───── INFORMATION SUPPLIED
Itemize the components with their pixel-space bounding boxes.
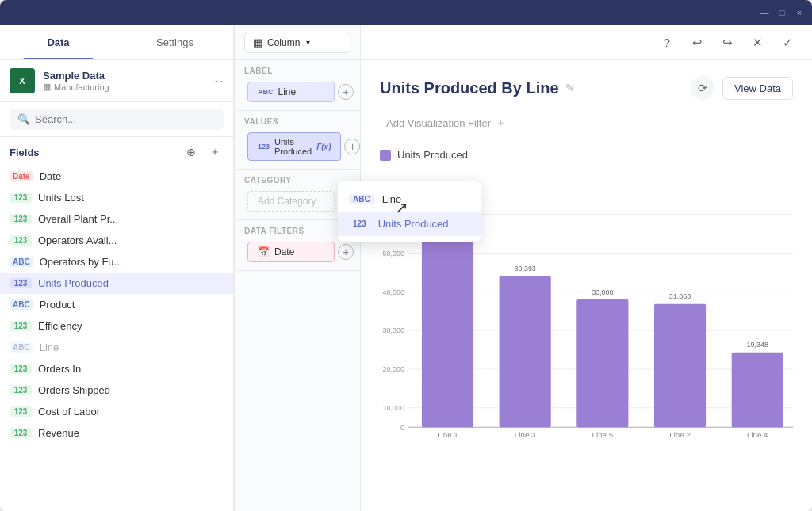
add-filter-button[interactable]: Add Visualization Filter ＋: [380, 112, 512, 133]
field-badge-operators-fu: ABC: [10, 257, 33, 267]
config-panel: ▦ Column ▾ LABEL ABC Line + VALUES: [234, 25, 361, 511]
svg-text:40,000: 40,000: [383, 288, 404, 296]
label-field-badge: ABC: [258, 88, 274, 96]
tab-data[interactable]: Data: [0, 25, 117, 59]
data-filter-field-item[interactable]: 📅 Date: [247, 242, 335, 262]
minimize-button[interactable]: —: [758, 6, 771, 19]
field-item-operators-avail[interactable]: 123 Operators Avail...: [0, 230, 233, 251]
config-values-section: VALUES 123 Units Produced F(x) +: [235, 111, 360, 170]
add-filter-icon: ＋: [496, 116, 506, 130]
main-content: Data Settings X Sample Data ▦ Manufactur…: [0, 25, 812, 511]
search-input[interactable]: [35, 113, 216, 125]
datasource-icon: X: [10, 68, 35, 93]
datasource-subtitle: ▦ Manufacturing: [43, 82, 211, 92]
maximize-button[interactable]: □: [776, 6, 788, 19]
field-item-cost-labor[interactable]: 123 Cost of Labor: [0, 401, 233, 422]
bar-line2[interactable]: [654, 304, 706, 427]
fx-badge[interactable]: F(x): [316, 143, 331, 151]
values-field-item[interactable]: 123 Units Produced F(x): [247, 132, 341, 161]
field-item-line[interactable]: ABC Line: [0, 337, 233, 358]
category-placeholder[interactable]: Add Category: [247, 191, 335, 212]
close-button[interactable]: ×: [793, 6, 806, 19]
tab-settings[interactable]: Settings: [117, 25, 233, 59]
label-field-item[interactable]: ABC Line: [247, 82, 335, 102]
redo-button[interactable]: ↪: [715, 31, 739, 55]
field-badge-revenue: 123: [10, 428, 32, 438]
field-name-orders-in: Orders In: [38, 363, 81, 375]
dropdown-badge-line: ABC: [349, 194, 374, 204]
bar-line4[interactable]: [732, 353, 783, 427]
undo-button[interactable]: ↩: [685, 31, 709, 55]
fields-list: Date Date 123 Units Lost 123 Overall Pla…: [0, 164, 233, 511]
svg-text:Line 4: Line 4: [747, 430, 768, 439]
values-section-title: VALUES: [235, 117, 360, 131]
category-placeholder-label: Add Category: [258, 196, 316, 207]
values-add-button[interactable]: +: [344, 139, 360, 154]
field-badge-units-lost: 123: [10, 193, 32, 203]
chart-type-button[interactable]: ▦ Column ▾: [244, 32, 350, 53]
fields-add-icon[interactable]: ＋: [206, 143, 224, 161]
field-item-overall-plant[interactable]: 123 Overall Plant Pr...: [0, 208, 233, 230]
right-toolbar: ? ↩ ↪ ✕ ✓: [361, 25, 812, 60]
field-item-operators-fu[interactable]: ABC Operators by Fu...: [0, 251, 233, 273]
field-item-date[interactable]: Date Date: [0, 166, 233, 187]
dropdown-item-line[interactable]: ABC Line: [338, 187, 481, 212]
config-label-section: LABEL ABC Line +: [235, 60, 360, 111]
fields-config-icon[interactable]: ⊕: [182, 143, 200, 161]
field-badge-operators-avail: 123: [10, 235, 32, 246]
view-data-button[interactable]: View Data: [722, 77, 793, 100]
field-badge-cost-labor: 123: [10, 406, 32, 417]
field-name-revenue: Revenue: [38, 427, 79, 439]
field-badge-overall-plant: 123: [10, 214, 32, 224]
field-item-revenue[interactable]: 123 Revenue: [0, 422, 233, 444]
field-item-orders-in[interactable]: 123 Orders In: [0, 358, 233, 379]
label-section-title: LABEL: [235, 67, 360, 80]
dropdown-badge-units-produced: 123: [349, 219, 370, 229]
svg-text:Line 5: Line 5: [592, 430, 614, 439]
data-filter-add-button[interactable]: +: [338, 244, 354, 260]
datasource-name: Sample Data: [43, 70, 211, 82]
field-badge-orders-shipped: 123: [10, 385, 32, 395]
values-field-name: Units Produced: [274, 137, 312, 156]
field-badge-date: Date: [10, 171, 33, 181]
app-window: — □ × Data Settings X Sample Data ▦ Manu…: [0, 0, 812, 511]
bar-line1[interactable]: [422, 230, 473, 427]
refresh-button[interactable]: ⟳: [691, 76, 714, 100]
label-add-button[interactable]: +: [338, 84, 354, 100]
viz-title: Units Produced By Line: [380, 79, 559, 97]
chart-type-label: Column: [267, 37, 300, 48]
svg-text:50,000: 50,000: [383, 250, 404, 257]
field-name-product: Product: [40, 299, 75, 311]
field-item-product[interactable]: ABC Product: [0, 294, 233, 315]
field-item-units-lost[interactable]: 123 Units Lost: [0, 187, 233, 208]
bar-line5[interactable]: [576, 299, 628, 427]
dropdown-label-line: Line: [382, 193, 402, 205]
dropdown-label-units-produced: Units Produced: [378, 218, 449, 230]
dropdown-item-units-produced[interactable]: 123 Units Produced: [338, 212, 481, 236]
viz-title-wrap: Units Produced By Line ✎: [380, 79, 575, 97]
bar-line3[interactable]: [500, 276, 551, 427]
data-filter-badge: 📅: [258, 246, 270, 257]
search-row: 🔍: [0, 102, 233, 137]
confirm-button[interactable]: ✓: [776, 31, 799, 55]
title-bar-buttons: — □ ×: [758, 6, 806, 19]
edit-title-icon[interactable]: ✎: [565, 82, 575, 94]
more-options-icon[interactable]: ⋯: [211, 74, 224, 89]
svg-text:39,393: 39,393: [514, 265, 535, 273]
svg-text:33,000: 33,000: [592, 288, 613, 296]
column-chart-icon: ▦: [253, 36, 262, 48]
help-button[interactable]: ?: [655, 31, 679, 55]
close-viz-button[interactable]: ✕: [745, 31, 769, 55]
field-name-efficiency: Efficiency: [38, 320, 82, 332]
svg-text:20,000: 20,000: [383, 365, 404, 373]
svg-text:31,863: 31,863: [669, 292, 691, 300]
svg-text:Line 2: Line 2: [669, 430, 691, 439]
fields-label: Fields: [10, 147, 176, 158]
field-item-efficiency[interactable]: 123 Efficiency: [0, 315, 233, 337]
field-badge-units-produced: 123: [10, 278, 32, 288]
left-panel: Data Settings X Sample Data ▦ Manufactur…: [0, 25, 234, 511]
legend-dot: [380, 150, 391, 161]
field-item-orders-shipped[interactable]: 123 Orders Shipped: [0, 379, 233, 401]
field-name-units-lost: Units Lost: [38, 192, 84, 204]
field-item-units-produced[interactable]: 123 Units Produced: [0, 273, 233, 294]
──────────
WORK REQUEST |
Which of the lines in the data contain the string "fields"? Return each one.

WRITTEN ANSWER |
fields-list: Date Date 123 Units Lost 123 Overall Pla…: [0, 164, 233, 511]
fields-add-icon[interactable]: ＋: [206, 143, 224, 161]
fields-config-icon[interactable]: ⊕: [182, 143, 200, 161]
fields-label: Fields: [10, 147, 176, 158]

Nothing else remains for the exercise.